DIRECTIONS FOR THIS TASK
An exact reproduction of all entries is expected.

Saved data entries
((

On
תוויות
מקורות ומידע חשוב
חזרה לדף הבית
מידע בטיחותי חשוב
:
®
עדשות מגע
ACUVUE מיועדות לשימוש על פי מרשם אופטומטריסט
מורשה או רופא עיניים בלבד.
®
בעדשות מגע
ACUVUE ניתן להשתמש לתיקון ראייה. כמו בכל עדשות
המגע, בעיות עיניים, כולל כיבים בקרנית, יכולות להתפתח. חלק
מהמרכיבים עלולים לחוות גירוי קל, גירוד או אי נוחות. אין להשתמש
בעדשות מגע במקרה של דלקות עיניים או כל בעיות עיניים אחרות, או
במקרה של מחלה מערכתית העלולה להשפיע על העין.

))

RESPONSE AREA
On
תוויות
מקורות ומידע חשוב
חזרה לדף הבית
מידע בטיחותי חשוב
:
®
עדשות מגע
ACUVUE מיועדות לשימוש על פי מרשם אופטומטריסט
מורשה או רופא עיניים בלבד.
®
בעדשות מגע
ACUVUE ניתן להשתמש לתיקון ראייה. כמו בכל עדשות
המגע, בעיות עיניים, כולל כיבים בקרנית, יכולות להתפתח. חלק
מהמרכיבים עלולים לחוות גירוי קל, גירוד או אי נוחות. אין להשתמש
בעדשות מגע במקרה של דלקות עיניים או כל בעיות עיניים אחרות, או
במקרה של מחלה מערכתית העלולה להשפיע על העין.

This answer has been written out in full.